EXERCISE OBJECTIVE ▸
Select and copy out every line in the records containing "quantity".

SUPPLIED DATA ▸

..............................

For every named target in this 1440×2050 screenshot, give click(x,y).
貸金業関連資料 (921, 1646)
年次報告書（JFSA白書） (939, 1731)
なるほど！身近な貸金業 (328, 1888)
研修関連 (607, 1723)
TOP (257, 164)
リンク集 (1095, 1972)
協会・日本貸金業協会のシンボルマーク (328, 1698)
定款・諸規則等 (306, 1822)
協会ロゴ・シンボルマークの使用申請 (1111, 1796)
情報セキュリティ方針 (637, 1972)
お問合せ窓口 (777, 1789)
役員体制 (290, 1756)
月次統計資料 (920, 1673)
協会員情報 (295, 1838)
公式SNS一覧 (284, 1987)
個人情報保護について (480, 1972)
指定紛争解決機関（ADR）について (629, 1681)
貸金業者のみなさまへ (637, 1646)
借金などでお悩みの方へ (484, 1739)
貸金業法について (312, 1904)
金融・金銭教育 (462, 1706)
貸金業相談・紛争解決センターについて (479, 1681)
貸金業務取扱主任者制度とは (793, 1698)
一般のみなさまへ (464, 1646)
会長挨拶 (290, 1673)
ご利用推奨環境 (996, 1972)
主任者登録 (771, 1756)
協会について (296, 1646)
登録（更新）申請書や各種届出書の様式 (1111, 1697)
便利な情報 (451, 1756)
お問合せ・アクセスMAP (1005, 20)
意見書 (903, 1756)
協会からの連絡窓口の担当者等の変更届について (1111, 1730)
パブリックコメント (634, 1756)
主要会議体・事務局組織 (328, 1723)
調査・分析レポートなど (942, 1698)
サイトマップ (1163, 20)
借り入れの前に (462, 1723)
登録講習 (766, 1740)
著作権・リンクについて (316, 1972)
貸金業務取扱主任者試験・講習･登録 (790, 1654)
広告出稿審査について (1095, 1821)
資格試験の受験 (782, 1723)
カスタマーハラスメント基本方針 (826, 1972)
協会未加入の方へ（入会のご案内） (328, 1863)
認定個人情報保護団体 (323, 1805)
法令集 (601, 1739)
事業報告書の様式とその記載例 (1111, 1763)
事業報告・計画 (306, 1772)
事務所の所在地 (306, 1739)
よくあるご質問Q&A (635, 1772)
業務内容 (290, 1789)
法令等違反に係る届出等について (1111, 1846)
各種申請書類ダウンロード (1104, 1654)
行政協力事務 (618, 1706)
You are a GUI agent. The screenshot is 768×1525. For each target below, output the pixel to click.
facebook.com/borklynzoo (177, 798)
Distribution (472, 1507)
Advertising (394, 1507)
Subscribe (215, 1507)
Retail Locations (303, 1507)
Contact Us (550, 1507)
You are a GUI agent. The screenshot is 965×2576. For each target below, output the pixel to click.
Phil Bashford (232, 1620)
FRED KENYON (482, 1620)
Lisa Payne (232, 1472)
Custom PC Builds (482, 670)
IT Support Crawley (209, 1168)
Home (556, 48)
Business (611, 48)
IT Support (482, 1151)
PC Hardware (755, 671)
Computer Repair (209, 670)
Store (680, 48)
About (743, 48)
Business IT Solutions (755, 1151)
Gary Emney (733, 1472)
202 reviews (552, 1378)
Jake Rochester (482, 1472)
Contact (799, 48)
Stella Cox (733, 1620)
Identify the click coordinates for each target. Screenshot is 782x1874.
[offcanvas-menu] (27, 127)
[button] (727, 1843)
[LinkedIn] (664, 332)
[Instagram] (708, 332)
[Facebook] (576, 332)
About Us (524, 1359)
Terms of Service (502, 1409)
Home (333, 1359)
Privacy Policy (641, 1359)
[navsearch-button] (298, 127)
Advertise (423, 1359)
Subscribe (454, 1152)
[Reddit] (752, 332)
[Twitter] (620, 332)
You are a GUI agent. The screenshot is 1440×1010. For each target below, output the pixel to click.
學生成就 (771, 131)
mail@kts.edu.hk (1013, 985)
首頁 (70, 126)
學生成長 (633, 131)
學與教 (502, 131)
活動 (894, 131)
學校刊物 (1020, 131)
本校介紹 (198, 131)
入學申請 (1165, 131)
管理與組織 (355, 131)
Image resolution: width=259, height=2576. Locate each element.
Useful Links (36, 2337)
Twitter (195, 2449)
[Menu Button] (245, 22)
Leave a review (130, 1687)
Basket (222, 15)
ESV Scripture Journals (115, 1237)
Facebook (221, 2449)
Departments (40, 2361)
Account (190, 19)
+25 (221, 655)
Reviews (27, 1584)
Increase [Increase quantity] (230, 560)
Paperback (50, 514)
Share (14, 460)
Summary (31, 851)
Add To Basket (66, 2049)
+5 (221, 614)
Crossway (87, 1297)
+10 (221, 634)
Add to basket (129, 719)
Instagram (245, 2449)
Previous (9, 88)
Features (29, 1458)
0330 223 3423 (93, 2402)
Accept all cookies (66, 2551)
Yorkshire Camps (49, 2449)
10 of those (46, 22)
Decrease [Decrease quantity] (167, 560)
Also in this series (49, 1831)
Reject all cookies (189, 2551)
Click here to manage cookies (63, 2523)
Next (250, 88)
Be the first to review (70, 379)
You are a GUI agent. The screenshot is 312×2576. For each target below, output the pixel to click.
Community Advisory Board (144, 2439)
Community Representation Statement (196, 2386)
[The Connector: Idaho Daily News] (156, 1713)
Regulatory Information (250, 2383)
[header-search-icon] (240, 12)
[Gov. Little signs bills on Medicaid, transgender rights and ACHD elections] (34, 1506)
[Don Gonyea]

..............................

ANSWER SPACE ▸
Increase [Increase quantity] (230, 560)
Decrease [Decrease quantity] (167, 560)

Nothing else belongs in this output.